### Work task
Go through the entries below and return every line that contains "Guard".

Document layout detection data
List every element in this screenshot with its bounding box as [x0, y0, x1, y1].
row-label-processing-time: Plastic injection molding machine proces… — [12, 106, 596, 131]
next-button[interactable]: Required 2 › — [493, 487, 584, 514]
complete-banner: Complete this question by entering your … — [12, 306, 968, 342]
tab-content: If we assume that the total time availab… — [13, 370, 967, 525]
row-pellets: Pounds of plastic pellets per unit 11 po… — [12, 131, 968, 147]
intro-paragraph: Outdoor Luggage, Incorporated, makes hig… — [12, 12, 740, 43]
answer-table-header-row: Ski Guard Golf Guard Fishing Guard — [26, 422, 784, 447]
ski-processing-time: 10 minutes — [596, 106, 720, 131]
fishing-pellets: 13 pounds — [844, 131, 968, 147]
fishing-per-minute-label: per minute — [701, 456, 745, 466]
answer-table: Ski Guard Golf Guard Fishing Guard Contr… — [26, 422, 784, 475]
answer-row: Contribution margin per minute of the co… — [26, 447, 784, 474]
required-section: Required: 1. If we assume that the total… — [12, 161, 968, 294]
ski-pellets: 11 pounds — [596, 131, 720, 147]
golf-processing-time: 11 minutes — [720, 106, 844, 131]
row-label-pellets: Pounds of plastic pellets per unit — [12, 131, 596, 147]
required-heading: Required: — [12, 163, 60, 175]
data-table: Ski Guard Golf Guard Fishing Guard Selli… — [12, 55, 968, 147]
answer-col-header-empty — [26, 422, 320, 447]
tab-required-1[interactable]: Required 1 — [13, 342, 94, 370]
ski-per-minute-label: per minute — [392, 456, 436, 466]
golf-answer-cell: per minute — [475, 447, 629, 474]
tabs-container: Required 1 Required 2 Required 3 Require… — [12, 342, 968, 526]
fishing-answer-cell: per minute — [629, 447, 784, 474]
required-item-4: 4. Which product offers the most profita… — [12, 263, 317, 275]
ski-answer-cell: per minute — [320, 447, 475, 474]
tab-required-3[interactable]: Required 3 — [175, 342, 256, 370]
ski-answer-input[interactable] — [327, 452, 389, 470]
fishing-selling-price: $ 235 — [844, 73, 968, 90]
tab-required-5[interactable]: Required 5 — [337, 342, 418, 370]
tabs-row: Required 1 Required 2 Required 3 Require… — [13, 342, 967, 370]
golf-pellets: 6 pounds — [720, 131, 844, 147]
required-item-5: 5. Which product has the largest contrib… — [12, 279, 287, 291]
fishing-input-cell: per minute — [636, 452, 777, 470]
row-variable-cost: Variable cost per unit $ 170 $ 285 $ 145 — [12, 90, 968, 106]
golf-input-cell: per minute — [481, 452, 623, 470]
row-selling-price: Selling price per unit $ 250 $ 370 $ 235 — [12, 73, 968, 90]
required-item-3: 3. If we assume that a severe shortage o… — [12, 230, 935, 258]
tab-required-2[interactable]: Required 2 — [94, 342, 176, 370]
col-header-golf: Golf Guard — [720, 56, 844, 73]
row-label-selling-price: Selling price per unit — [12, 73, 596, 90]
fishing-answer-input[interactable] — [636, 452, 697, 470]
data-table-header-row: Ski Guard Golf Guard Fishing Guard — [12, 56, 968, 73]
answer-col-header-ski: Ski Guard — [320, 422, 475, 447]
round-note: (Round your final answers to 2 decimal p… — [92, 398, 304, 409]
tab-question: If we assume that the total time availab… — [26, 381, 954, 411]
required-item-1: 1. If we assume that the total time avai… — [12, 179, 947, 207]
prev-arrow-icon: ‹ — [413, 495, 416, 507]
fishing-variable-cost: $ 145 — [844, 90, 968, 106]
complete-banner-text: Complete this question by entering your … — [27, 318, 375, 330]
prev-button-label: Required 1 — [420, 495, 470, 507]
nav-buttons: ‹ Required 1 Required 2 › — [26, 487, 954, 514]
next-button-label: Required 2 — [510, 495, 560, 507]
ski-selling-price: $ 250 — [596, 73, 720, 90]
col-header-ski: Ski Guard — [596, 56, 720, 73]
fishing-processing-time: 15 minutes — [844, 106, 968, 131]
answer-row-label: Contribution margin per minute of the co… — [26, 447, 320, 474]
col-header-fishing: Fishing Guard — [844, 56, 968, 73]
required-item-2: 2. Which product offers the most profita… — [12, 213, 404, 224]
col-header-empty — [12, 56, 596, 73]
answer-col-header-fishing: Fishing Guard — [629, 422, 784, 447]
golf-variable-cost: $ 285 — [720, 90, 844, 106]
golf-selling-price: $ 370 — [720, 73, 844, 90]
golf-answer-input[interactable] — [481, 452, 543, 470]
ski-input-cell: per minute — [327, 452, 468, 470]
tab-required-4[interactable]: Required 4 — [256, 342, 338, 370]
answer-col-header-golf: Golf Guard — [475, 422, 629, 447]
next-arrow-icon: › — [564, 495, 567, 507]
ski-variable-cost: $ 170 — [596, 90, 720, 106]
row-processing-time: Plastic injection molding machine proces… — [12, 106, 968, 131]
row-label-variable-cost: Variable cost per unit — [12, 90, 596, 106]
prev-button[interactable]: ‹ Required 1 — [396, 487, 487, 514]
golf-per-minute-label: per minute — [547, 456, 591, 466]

### Response to the task
answer-table-header-row: Ski Guard Golf Guard Fishing Guard — [26, 422, 784, 447]
answer-table: Ski Guard Golf Guard Fishing Guard Contr… — [26, 422, 784, 475]
data-table: Ski Guard Golf Guard Fishing Guard Selli… — [12, 55, 968, 147]
col-header-golf: Golf Guard — [720, 56, 844, 73]
data-table-header-row: Ski Guard Golf Guard Fishing Guard — [12, 56, 968, 73]
answer-col-header-ski: Ski Guard — [320, 422, 475, 447]
col-header-ski: Ski Guard — [596, 56, 720, 73]
col-header-fishing: Fishing Guard — [844, 56, 968, 73]
answer-col-header-fishing: Fishing Guard — [629, 422, 784, 447]
answer-col-header-golf: Golf Guard — [475, 422, 629, 447]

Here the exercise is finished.